BEGIN
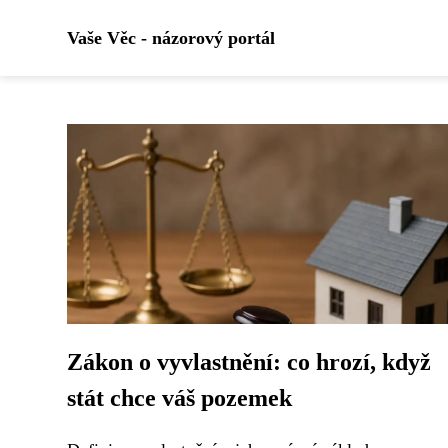
Vaše Věc - názorový portál
Zákon o vyvlastnění: co hrozí, když
stát chce váš pozemek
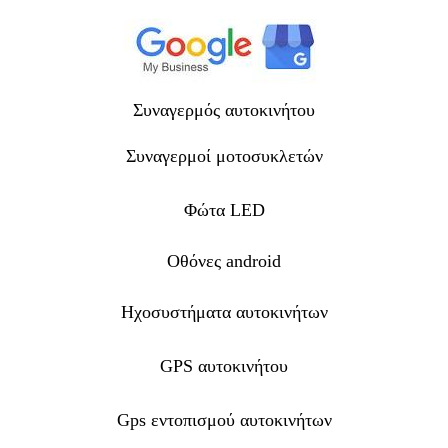
Συναγερμός αυτοκινήτου
Συναγερμοί μοτοσυκλετών
Φώτα LED
Οθόνες android
Ηχοσυστήματα αυτοκινήτων
GPS αυτοκινήτου
Gps εντοπισμού αυτοκινήτων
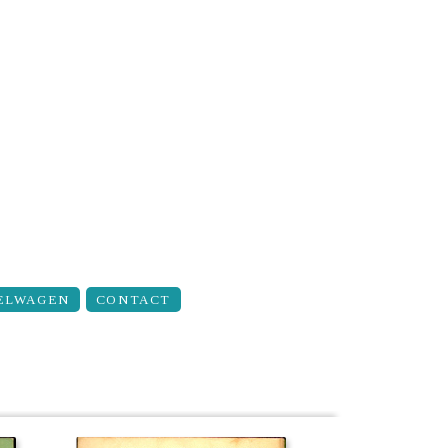
ELWAGEN
CONTACT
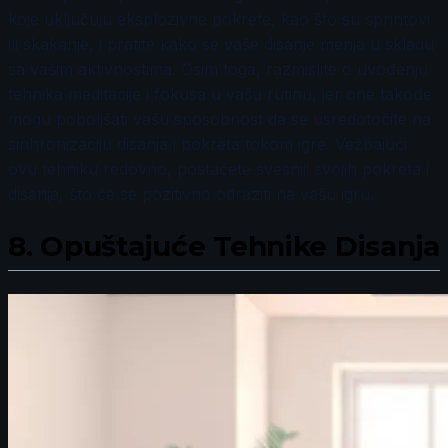
koje uključuju eksplozivne pokrete, kao što su sprintovi
ili skakanje, i pratite kako se vaše disanje menja u skladu
sa vašim aktivnostima. Osim toga, razmislite o uvođenju
tehnika meditacije i fokusa u vašu rutinu, jer one takođe
mogu poboljšati vašu sposobnost da se usredotočite na
sinhronizaciju disanja i pokreta tokom igre. Vežbajući
ovu tehniku redovno, postaćete svesniji svojih pokreta i
disanja, što će se pozitivno odraziti na vašu igru.
8.
Opuštajuće Tehnike Disanja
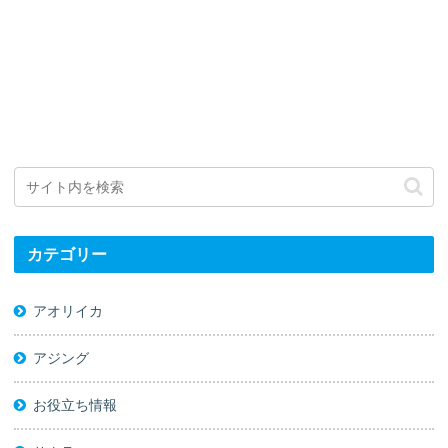
カテゴリー
アオリイカ
アジング
お役立ち情報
END
WHAT IS NEEDED - Filter the listing above so that only lines holding the word "pokreta" remain, and report those lines.

EXERCISE ANSWER -
sinhronizaciju disanja i pokreta tokom igre. Vežbajući
ovu tehniku redovno, postaćete svesniji svojih pokreta i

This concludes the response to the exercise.